Zunächst zum Hintergrund:

  • Aufwendungen für Renovierungs- und Modernisierungsmaßnahmen nach Anschaffung eines Gebäudes gehören zu den Anschaffungskosten, wenn sie - ohne Umsatzsteuer - innerhalb von drei Jahren höher sind als 15 Prozent der Anschaffungskosten des Gebäudes, so genannte anschaffungsnahe Herstellungskosten. Sie müssen dann den Anschaffungskosten des Gebäudes hinzugerechnet und damit zusammen abgeschrieben werden (§ 6 Abs. 1 Nr. 1a i.V.m. § 9 Abs. 5 Satz 2 EStG).
  • Bleiben die Aufwendungen unterhalb dieser Grenze, werden sie als Erhaltungsaufwand gewertet und sind in voller Höhe als Werbungskosten absetzbar.
  • Bei der Ermittlung der 15-Prozent-Grenze werden nicht erfasst "Aufwendungen für Erhaltungsarbeiten, die jährlich üblicherweise anfallen" (§ 6 Abs. 1 Nr. 1a Satz 2 EStG). Erhaltungsarbeiten sind ausschließlich Schönheitsreparaturen. Schönheitsreparaturen beseitigen Mängel, die durch vertragsgemäßen Gebrauch entstanden sind.

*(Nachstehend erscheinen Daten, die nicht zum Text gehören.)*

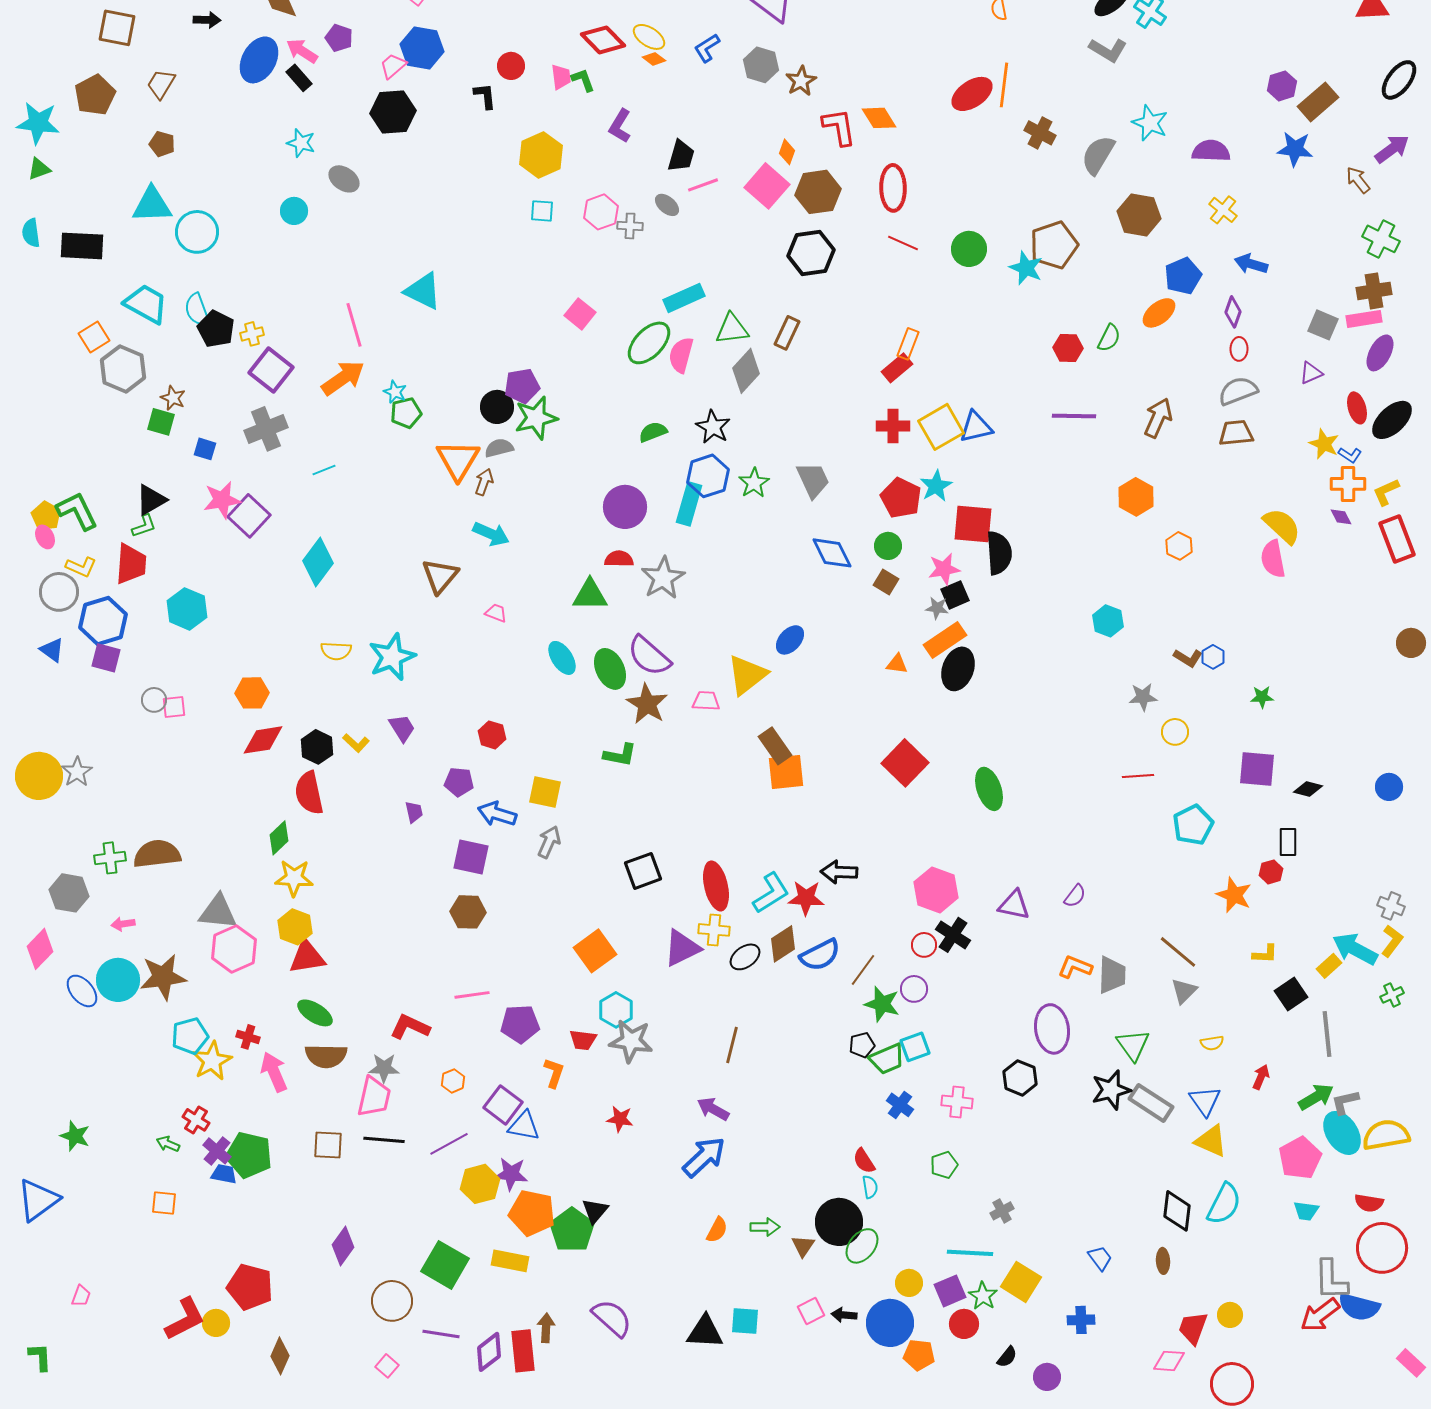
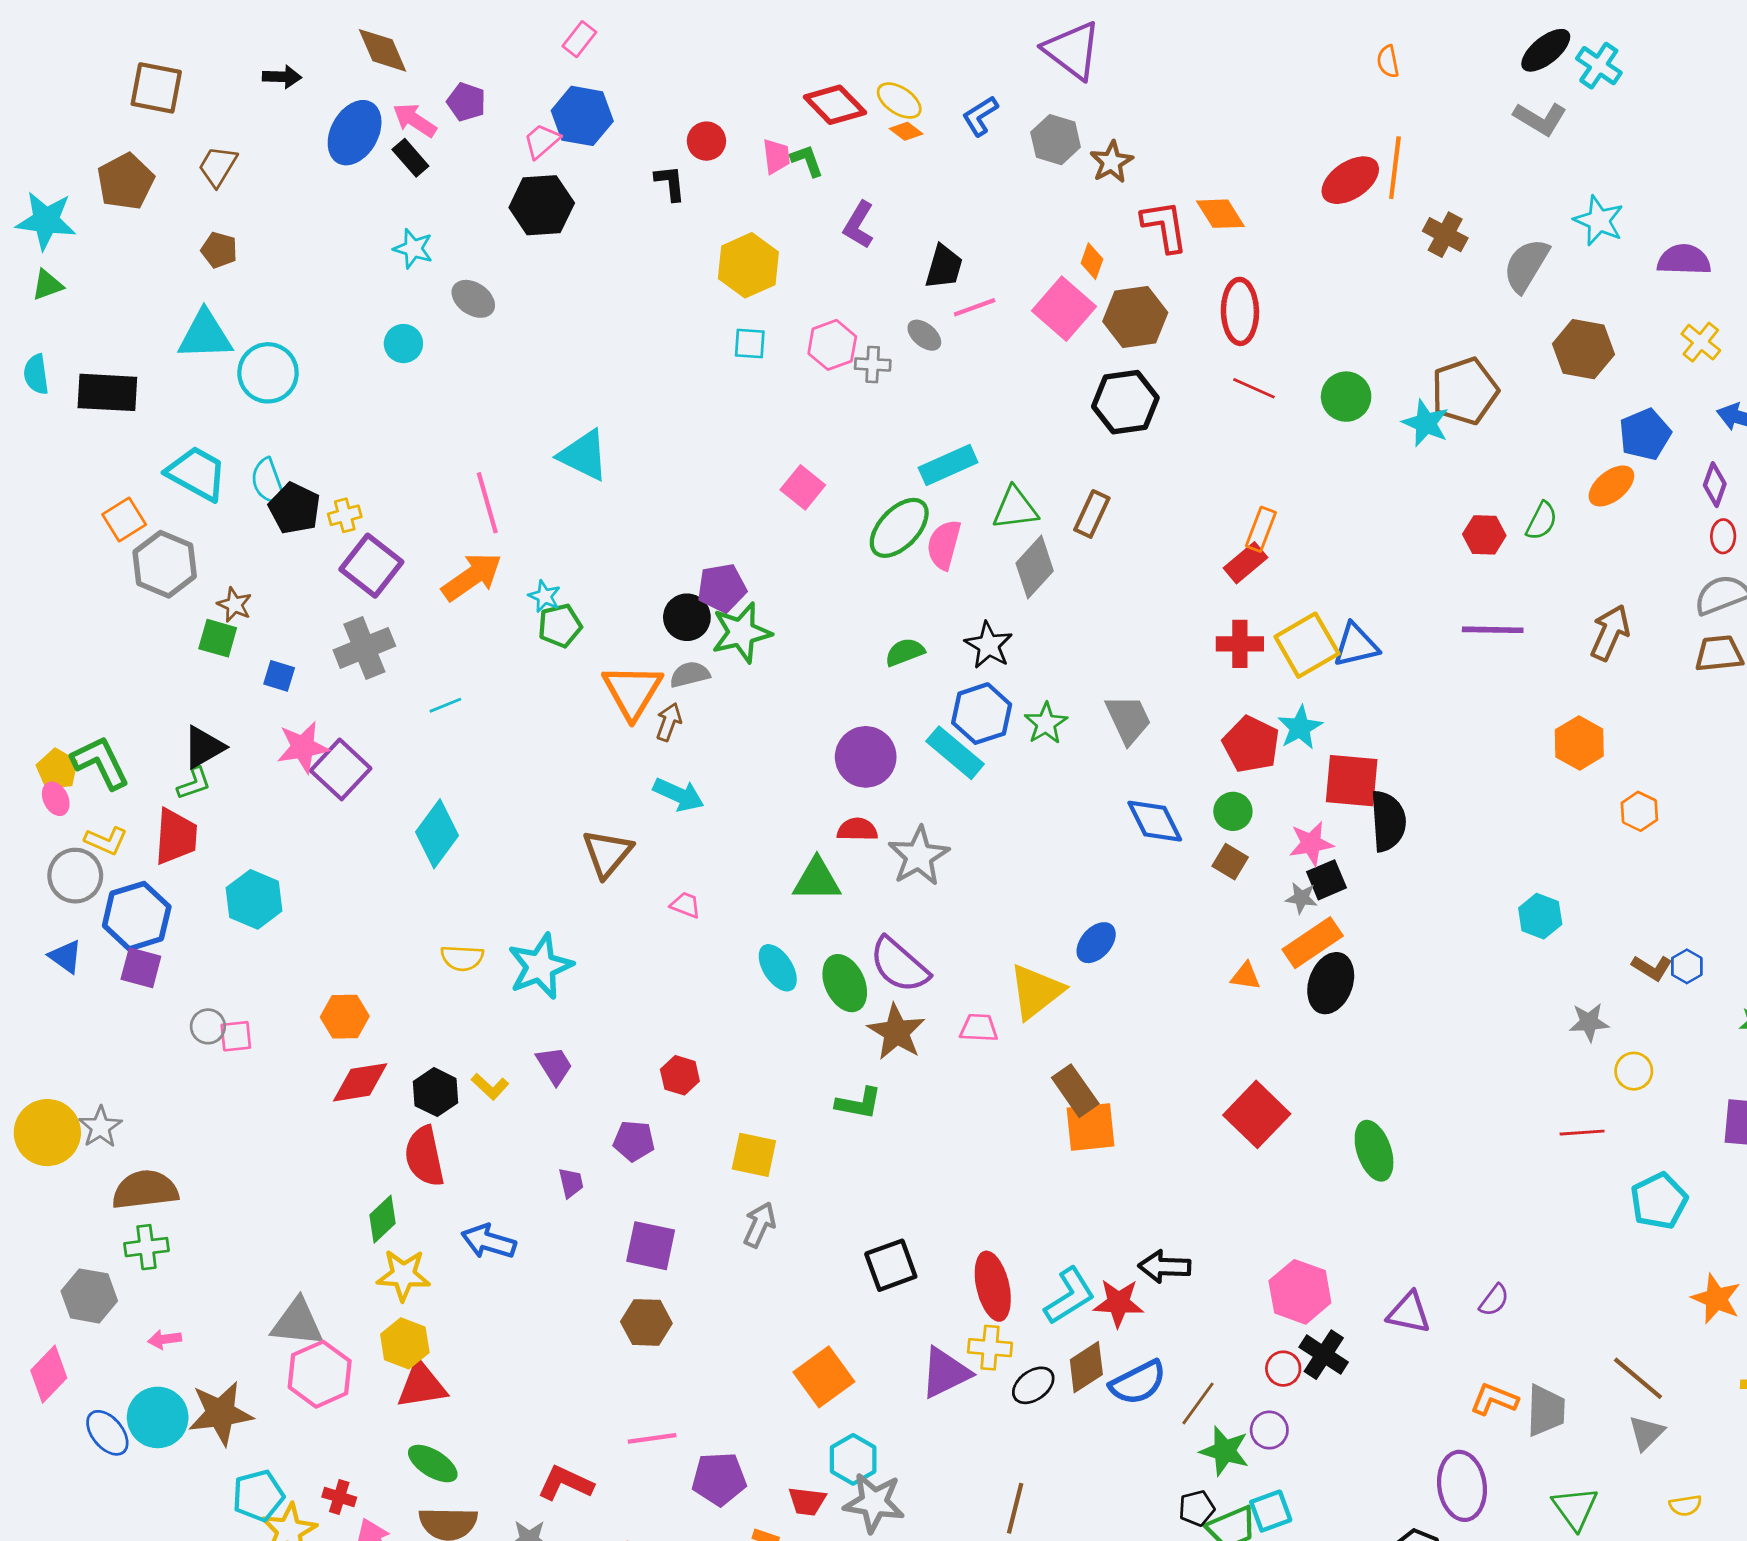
cyan rectangle: (689, 504) -> (955, 753), turned -66
blue arrow: (497, 814) -> (489, 1241), moved
brown semicircle: (157, 854) -> (145, 1190), moved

Der Bundesfinanzhof hat entschieden, dass Aufwendungen, die zeitlich vor dem Erwerb des Gebäudes entstanden sind, nicht in die 15-Prozent-Grenze einzubeziehen sind. Die Regelung des § 6 Abs. 1 Nr. 1a EStG gilt nach dem Gesetzeswortlaut nur für solche Aufwendungen, die innerhalb von drei Jahren "nach" der Anschaffung vom Steuerpflichtigen getragen werden. "Vor" der Anschaffung des Grundstücks getätigte Aufwendungen sind nach den allgemeinen handelsrechtlichen Abgrenzungskriterien als Anschaffungs-, Herstellungs- oder Erhaltungsaufwand steuerlich zu berücksichtigen (BFH-Beschluss vom 28.4.2020, IX B 121/19).

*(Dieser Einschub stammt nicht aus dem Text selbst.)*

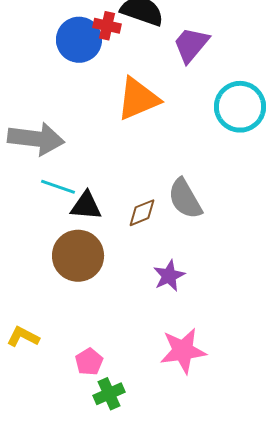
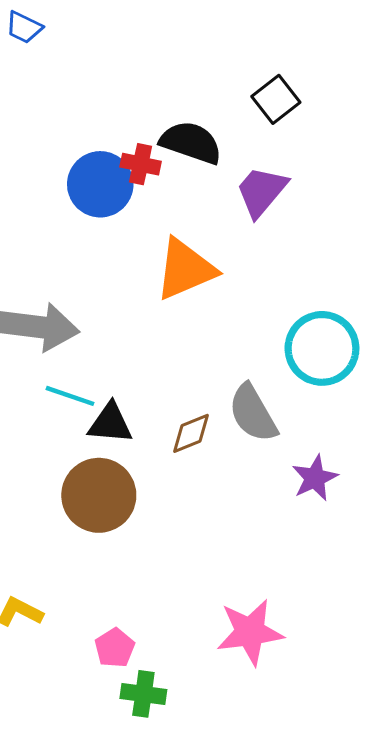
cyan circle: (240, 107) -> (322, 348), moved
purple star: (169, 276) -> (315, 478), moved
green cross: (109, 394) -> (143, 694), turned 32

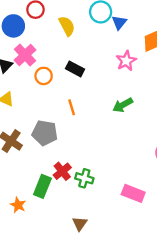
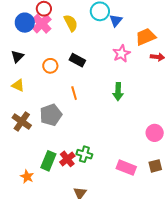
pink cross: (25, 55) -> (42, 24), moved
green arrow: (123, 105) -> (118, 92), turned -60
gray pentagon: (45, 133) -> (51, 115), turned -30
red cross: (62, 171) -> (67, 159), moved

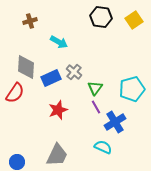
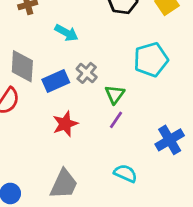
cyan pentagon: (132, 89) -> (151, 60), moved
purple line: (96, 107) -> (116, 120), turned 64
blue cross: (115, 122) -> (170, 140), moved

Nach der BFH-Rechtsprechung gehören zu den Aufwendungen i.S. von § 6 Abs. 1 Nr. 1a Satz 1 EStG sämtliche Aufwendungen für bauliche Maßnahmen, die im Rahmen einer "im Zusammenhang mit der Anschaffung des Gebäudes" vorgenommenen Instandsetzung und Modernisierung anfallen und nicht nach Satz 2 der Vorschrift ausdrücklich ausgenommen sind. Die genannte gesetzliche Regelung ordnet den tatbestandlich erfassten Instandsetzungs- und Modernisierungsaufwand fiktiv den Herstellungskosten des Gebäudes zu. Dies gilt nach dem insoweit eindeutigen Gesetzeswortlaut indes nur für solche Aufwendungen, die "innerhalb von drei Jahren nach der Anschaffung" vom Steuerpflichtigen getragen werden.

STEUERRAT: Wer eine Gestaltung wie die oben genannte wählen möchte, mit der Renovierung also vor dem Besitzübergang beginnen will, sollte sich zuvor anwaltlichen Rat einholen und die Möglichkeit der frühzeitigen Renovierung vertraglich absichern, um im Falle von Streitigkeiten mit dem Voreigentümer auf der sicheren Seite zu sein. Eine rechtssichere Formulierung ist auch deshalb vonnöten, weil der BFH den Abzug von Aufwendungen vor dem Besitzübergang zwar prinzipiell zulässt. Der künftige Eigentümer sollte - besser "muss" - aber über eine gesicherte Rechtsposition verfügen und es muss absehbar sein, dass die Nutzung durch den Voreigentümer alsbald endet. Dies ist nachzuweisen oder zumindest glaubhaft zu machen. Anderenfalls führen die vor dem Besitzübergang getätigten Aufwendungen zu so genanntem Drittaufwand und sind steuerlich gänzlich verloren (BFH-Urteil vom 25.2.2009, IX R 3/07; BFH-Urteil vom 19.2.2019, IX R 20/17).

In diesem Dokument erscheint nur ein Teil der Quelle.